▶ _What the exercise asks_
Retype the listing below exactly, pictures removed.

▶ _Dataset excerpts_
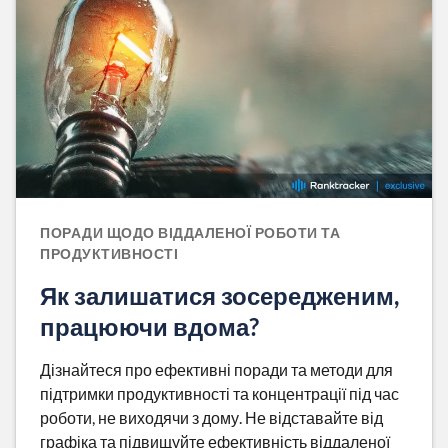
ПОРАДИ ЩОДО ВІДДАЛЕНОЇ РОБОТИ ТА
ПРОДУКТИВНОСТІ
Як залишатися зосередженим,
працюючи вдома?
Дізнайтеся про ефективні поради та методи для
підтримки продуктивності та концентрації під час
роботи, не виходячи з дому. Не відставайте від
графіка та підвищуйте ефективність віддаленої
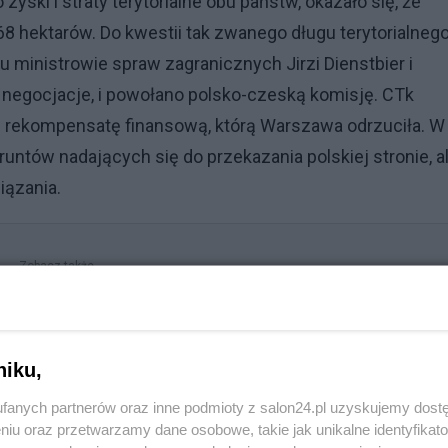
ski i straty terytorialne obu państw, okazało się, że
hektarów. Do kwestii tak zwanego długu terytorialneg
 ministrowie spraw zagranicznych Jirzi Dienstbier i
 negocjacje, i powołano polsko-czeską komisję. CTk
ce rekompensatę finansową, którą Warszawa odrzuciła. W
gruntów nadających się do przekazania polskiej stronie, a
wiązania.
Zobacz także
Polityczne trzęsienie ziemi nie tylko w Rumunii.
Niesłychany zwrot akcji w Niemczech
niku,
fanych partnerów oraz inne podmioty z salon24.pl uzyskujemy dost
niu oraz przetwarzamy dane osobowe, takie jak unikalne identyfikat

▶ _Output for this task_
ПОРАДИ ЩОДО ВІДДАЛЕНОЇ РОБОТИ ТА
ПРОДУКТИВНОСТІ
Як залишатися зосередженим,
працюючи вдома?
Дізнайтеся про ефективні поради та методи для
підтримки продуктивності та концентрації під час
роботи, не виходячи з дому. Не відставайте від
графіка та підвищуйте ефективність віддаленої
ski i straty terytorialne obu państw, okazało się, że
hektarów. Do kwestii tak zwanego długu terytorialneg
 ministrowie spraw zagranicznych Jirzi Dienstbier i
 negocjacje, i powołano polsko-czeską komisję. CTk
ce rekompensatę finansową, którą Warszawa odrzuciła. W
gruntów nadających się do przekazania polskiej stronie, a
wiązania.
Zobacz także
Polityczne trzęsienie ziemi nie tylko w Rumunii.
Niesłychany zwrot akcji w Niemczech
niku,
fanych partnerów oraz inne podmioty z salon24.pl uzyskujemy dost
niu oraz przetwarzamy dane osobowe, takie jak unikalne identyfikat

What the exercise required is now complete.